In a remote refugee camp in Northern Thailand, in the late 1970s, lived a Hmong food merchant with her farmer husband and eight children. To provide for her family, every morning, the food merchant pushed a two-level street cart no bigger than a standard coffee table to the edge of the camp's only entrance (also its only exit) and served food to her customers. Fastened tightly to one level of the cart was a big pot of hot chicken broth made from free-range chickens that she raised herself - that she made, letting it slowly simmered the evening before and seasoned only with salt, lemongrass and natural spices that she picked and dried from her wild garden. On the other level of her cart were two big containers of softened rice noodles and an array of freshly cut vegetables and herbs.
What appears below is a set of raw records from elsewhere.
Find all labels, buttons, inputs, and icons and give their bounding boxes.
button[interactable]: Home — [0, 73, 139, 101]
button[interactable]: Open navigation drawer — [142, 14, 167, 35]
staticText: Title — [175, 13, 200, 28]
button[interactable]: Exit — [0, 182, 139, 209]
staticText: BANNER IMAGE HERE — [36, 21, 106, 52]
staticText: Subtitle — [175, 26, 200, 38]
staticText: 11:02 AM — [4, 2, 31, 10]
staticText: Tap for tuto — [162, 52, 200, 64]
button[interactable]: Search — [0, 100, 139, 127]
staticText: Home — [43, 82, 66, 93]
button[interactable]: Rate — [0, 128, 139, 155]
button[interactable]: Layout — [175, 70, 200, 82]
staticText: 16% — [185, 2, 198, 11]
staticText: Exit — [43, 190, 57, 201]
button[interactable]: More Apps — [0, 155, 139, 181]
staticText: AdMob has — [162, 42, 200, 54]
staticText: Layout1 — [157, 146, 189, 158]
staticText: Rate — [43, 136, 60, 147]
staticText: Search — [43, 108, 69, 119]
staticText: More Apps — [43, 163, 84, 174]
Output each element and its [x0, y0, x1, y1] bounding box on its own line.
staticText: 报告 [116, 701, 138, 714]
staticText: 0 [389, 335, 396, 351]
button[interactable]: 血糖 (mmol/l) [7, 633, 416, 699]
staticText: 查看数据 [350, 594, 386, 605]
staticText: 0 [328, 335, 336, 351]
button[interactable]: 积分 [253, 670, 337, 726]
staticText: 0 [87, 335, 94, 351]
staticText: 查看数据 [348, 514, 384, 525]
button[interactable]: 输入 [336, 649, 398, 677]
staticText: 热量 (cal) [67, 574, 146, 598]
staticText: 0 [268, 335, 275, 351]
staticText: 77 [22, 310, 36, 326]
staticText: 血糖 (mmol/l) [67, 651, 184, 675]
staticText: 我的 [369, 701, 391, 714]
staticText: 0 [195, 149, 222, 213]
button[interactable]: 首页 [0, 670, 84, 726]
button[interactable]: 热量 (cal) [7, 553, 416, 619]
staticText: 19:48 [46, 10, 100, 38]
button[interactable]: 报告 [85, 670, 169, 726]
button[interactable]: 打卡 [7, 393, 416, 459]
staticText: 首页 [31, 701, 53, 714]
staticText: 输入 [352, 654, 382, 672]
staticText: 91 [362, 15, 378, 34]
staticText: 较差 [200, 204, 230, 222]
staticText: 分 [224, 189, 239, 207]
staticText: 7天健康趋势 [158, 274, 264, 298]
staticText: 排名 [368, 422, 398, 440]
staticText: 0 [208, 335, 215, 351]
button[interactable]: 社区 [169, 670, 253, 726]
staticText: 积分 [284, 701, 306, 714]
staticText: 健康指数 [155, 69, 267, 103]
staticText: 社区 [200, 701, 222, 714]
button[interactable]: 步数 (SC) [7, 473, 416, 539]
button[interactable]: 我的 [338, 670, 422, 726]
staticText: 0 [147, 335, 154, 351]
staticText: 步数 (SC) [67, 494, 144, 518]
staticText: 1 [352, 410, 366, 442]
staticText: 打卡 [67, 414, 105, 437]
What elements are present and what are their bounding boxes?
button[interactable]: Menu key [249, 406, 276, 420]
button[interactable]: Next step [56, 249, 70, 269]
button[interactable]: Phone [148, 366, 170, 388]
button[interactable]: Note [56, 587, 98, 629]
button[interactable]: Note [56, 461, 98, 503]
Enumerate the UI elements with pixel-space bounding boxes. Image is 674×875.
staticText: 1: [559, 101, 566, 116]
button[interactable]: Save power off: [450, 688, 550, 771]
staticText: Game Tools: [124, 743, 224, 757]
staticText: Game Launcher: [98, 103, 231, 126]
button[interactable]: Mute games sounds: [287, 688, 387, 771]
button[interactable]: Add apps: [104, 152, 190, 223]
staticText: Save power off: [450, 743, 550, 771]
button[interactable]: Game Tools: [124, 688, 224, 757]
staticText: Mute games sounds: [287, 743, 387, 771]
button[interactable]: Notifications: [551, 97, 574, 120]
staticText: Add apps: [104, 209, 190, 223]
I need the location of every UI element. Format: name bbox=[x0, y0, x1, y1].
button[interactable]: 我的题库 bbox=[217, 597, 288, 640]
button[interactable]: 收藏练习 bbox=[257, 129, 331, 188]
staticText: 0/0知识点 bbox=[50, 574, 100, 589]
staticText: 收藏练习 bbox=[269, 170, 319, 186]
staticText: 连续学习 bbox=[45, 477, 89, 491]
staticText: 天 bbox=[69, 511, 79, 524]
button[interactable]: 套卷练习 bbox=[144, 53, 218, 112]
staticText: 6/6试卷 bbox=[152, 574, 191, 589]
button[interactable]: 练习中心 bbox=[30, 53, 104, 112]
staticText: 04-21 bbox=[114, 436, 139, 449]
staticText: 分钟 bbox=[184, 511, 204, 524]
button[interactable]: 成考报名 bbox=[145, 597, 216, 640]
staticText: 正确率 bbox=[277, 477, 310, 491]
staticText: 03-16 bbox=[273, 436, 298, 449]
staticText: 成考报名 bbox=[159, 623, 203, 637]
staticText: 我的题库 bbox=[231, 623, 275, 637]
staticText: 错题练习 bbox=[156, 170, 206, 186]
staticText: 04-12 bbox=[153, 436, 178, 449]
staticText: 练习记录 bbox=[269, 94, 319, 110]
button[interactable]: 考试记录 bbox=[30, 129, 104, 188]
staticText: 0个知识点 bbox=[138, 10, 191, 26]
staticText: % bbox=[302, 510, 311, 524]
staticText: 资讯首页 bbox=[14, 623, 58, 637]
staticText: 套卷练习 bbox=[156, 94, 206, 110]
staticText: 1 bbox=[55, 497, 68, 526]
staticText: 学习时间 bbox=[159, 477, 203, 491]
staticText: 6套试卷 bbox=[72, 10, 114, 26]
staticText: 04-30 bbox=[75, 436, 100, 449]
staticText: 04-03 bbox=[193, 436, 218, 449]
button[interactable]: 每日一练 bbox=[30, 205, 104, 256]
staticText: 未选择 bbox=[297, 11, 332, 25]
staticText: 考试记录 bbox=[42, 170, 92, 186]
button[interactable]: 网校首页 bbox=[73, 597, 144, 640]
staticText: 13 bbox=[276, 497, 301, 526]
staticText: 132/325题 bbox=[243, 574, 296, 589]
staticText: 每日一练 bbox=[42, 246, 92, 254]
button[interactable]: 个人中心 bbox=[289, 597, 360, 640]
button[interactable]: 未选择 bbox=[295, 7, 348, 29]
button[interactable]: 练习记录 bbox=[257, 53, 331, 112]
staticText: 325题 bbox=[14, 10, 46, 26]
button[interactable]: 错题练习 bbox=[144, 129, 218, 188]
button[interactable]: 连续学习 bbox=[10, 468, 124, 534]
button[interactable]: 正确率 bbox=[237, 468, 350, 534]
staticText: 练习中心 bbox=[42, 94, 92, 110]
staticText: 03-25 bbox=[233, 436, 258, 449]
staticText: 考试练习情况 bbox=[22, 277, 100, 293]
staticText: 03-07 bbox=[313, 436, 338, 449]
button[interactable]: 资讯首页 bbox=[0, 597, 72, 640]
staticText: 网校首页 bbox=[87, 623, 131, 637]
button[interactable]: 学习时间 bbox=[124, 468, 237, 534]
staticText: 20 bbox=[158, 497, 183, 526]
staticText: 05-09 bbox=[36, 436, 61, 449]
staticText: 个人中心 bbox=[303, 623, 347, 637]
From the cart, she served her customers savory, hearty chicken pho - a traditional rice noodle soup of her hilltribe people - all for a fraction of $1.00 USD. With that soup, she sent them off well-nourished for their day's journey. This food merchant is our founder's mother, who is spending her 80s quietly in St. Paul, Minnesota today, still tending to a wild garden of mixed vegetables and herbs found from Asia to North America.
Fifty years later, that simple chicken pho has been largely forgotten in many households, replaced by large-scale, global processing for profits - often altering original recipes to favor more artificial flavors and instant cooking processes. From simple, clean, natural origins, it has been put on steroids - made bigger and faster. This is the unfortunate journey of many traditional Asian recipes and foods that our mothers and their mothers created. Our mission is to preserve food making that maintains taste, health, culture and community.
Kayla Yang-Best, the daughter of the food merchant, founded Spice Kitchen on the love of quality Asian foods and the desire to share across cultures, while respecting and preserving the healthy traditions the ancestors used to create them.
Delicious food comes from delicious ingredients, and delicious ingredients are fresh, natural and grown with care. You can grow them or visit a local market. Communities in many US cities, including our hometown of Minneapolis-St.Paul, are made up of many cultures and people from around the world. They have brought many different agricultural practices and goods to our local farms - naturally enhancing our food diversity and tastes. Our dinner tables can be as abundant and diversely tasteful as the world's restaurants and markets.
We believe that what you can't find or grow locally - adapt with purpose and mindfulness. Eating local is about balancing your consumption behaviors and environmental sustainability - and we believe that starting local is the best practice.